Task data:
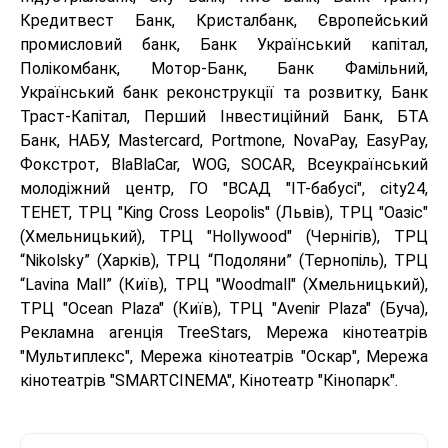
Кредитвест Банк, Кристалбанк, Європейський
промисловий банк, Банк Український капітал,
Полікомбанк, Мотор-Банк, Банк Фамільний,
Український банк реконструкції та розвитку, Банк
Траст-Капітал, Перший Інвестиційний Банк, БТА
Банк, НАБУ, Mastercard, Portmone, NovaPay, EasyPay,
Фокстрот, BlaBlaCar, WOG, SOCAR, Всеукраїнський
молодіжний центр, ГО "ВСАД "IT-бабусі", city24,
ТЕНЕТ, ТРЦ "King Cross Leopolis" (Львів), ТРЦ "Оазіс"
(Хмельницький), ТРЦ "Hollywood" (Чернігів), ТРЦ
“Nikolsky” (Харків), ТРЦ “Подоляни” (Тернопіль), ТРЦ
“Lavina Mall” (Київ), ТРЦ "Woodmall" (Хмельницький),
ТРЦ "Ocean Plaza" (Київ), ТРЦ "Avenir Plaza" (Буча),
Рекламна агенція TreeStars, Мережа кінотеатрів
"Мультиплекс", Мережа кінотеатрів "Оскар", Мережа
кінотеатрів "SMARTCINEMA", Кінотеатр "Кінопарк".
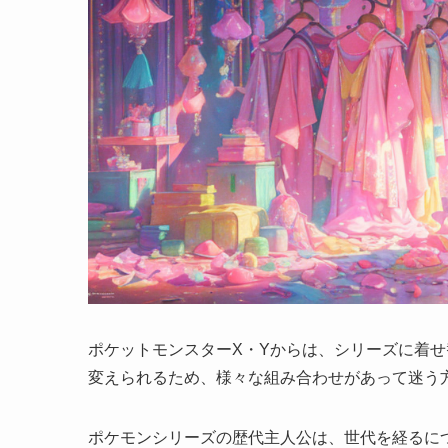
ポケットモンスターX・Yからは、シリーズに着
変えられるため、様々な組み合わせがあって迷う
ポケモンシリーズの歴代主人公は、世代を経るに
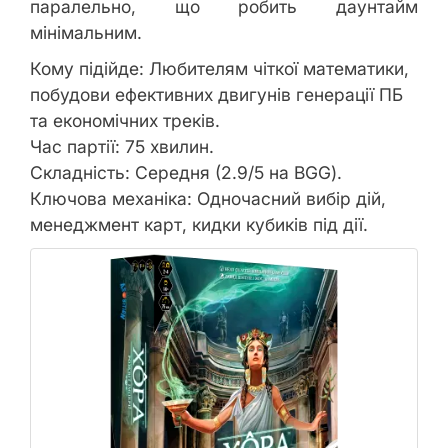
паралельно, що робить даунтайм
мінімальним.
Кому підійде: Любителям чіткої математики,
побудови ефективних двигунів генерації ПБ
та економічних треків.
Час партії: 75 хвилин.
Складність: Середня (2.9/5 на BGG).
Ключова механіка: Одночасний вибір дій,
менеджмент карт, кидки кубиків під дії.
...
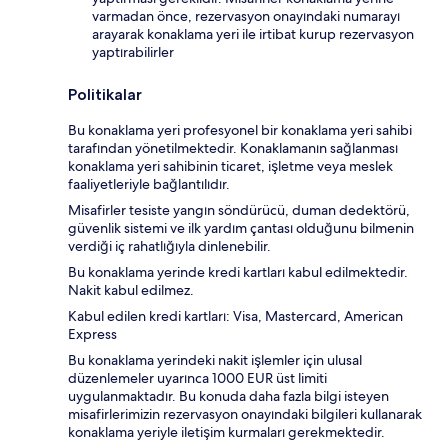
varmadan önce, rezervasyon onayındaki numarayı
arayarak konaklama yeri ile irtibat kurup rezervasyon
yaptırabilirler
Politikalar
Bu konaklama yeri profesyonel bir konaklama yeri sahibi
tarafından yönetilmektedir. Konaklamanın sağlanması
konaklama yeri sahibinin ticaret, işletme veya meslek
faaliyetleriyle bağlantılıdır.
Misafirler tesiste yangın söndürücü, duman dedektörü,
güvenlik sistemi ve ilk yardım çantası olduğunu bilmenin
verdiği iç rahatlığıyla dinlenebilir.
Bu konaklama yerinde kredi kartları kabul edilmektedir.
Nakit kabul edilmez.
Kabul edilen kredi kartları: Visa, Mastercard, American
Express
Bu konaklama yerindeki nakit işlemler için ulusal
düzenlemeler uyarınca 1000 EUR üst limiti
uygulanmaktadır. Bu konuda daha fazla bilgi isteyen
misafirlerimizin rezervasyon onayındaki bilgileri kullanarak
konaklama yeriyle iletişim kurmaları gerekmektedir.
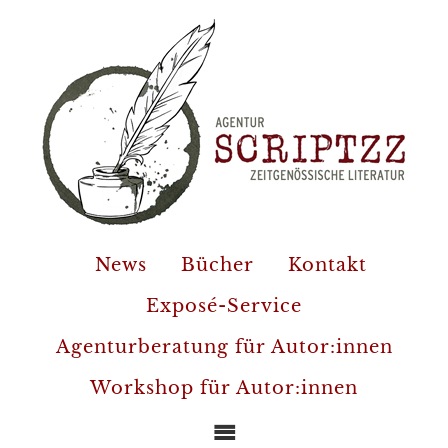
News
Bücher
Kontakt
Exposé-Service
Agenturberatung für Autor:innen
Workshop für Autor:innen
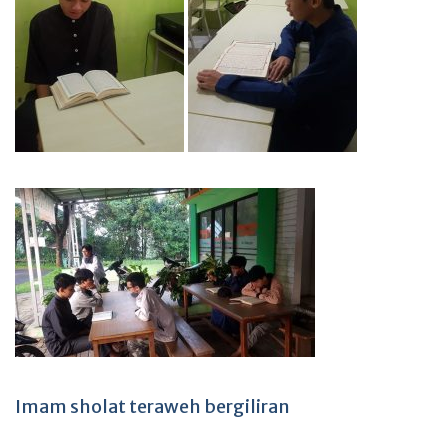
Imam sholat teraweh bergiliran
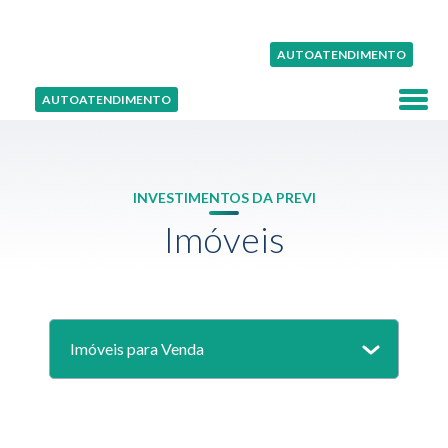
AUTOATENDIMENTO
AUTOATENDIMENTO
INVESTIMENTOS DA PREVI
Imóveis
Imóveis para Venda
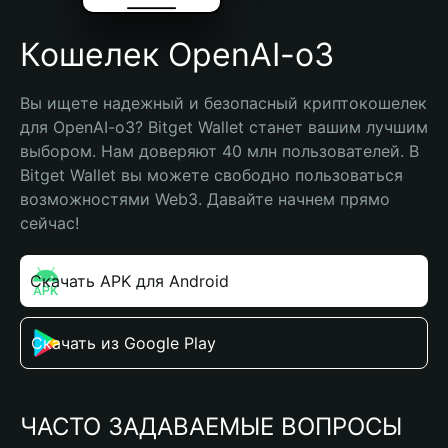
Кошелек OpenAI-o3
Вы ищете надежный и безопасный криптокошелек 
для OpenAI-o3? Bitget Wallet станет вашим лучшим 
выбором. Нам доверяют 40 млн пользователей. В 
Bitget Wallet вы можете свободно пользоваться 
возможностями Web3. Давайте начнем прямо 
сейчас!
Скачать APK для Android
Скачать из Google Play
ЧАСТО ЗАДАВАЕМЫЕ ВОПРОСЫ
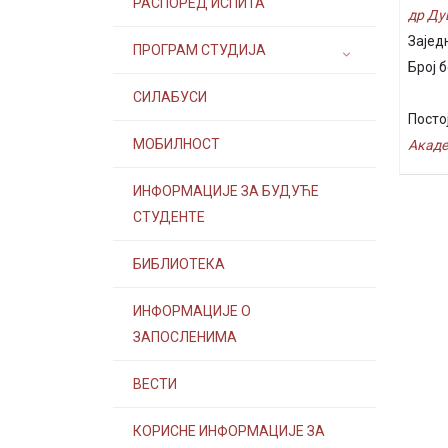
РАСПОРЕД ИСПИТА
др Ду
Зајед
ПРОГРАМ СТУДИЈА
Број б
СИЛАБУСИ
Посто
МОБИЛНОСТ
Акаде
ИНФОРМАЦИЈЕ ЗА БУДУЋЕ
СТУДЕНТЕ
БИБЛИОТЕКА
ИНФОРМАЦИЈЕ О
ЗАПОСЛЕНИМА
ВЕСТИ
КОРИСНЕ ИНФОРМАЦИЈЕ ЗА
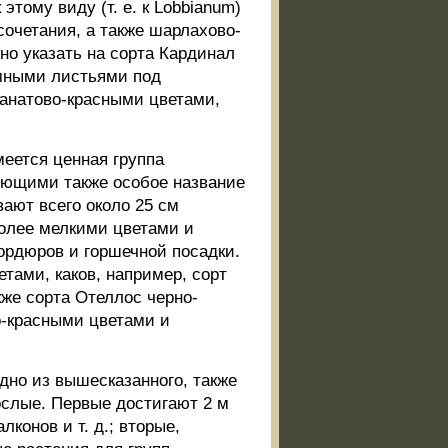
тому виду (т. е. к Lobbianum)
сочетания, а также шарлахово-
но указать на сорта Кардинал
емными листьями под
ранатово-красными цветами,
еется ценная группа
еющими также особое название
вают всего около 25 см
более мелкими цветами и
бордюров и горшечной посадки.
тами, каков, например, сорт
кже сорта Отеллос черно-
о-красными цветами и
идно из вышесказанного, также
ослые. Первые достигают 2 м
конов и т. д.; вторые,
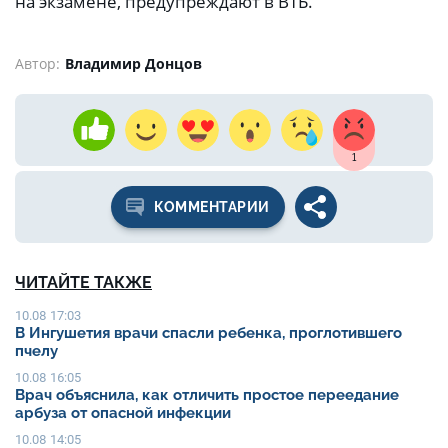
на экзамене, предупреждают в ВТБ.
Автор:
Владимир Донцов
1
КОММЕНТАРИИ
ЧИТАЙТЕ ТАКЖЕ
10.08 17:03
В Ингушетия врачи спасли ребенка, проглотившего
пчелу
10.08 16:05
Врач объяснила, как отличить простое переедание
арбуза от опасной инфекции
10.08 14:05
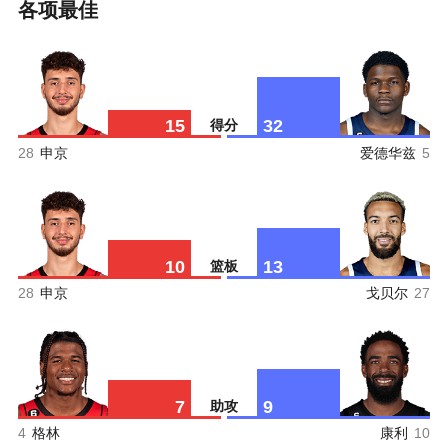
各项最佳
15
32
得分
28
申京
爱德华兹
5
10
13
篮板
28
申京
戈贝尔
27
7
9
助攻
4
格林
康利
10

What is required: Filter the records above for lines containing the word "kartları", and copy those lines.

Response below:
Bu konaklama yerinde kredi kartları kabul edilmektedir.
Kabul edilen kredi kartları: Visa, Mastercard, American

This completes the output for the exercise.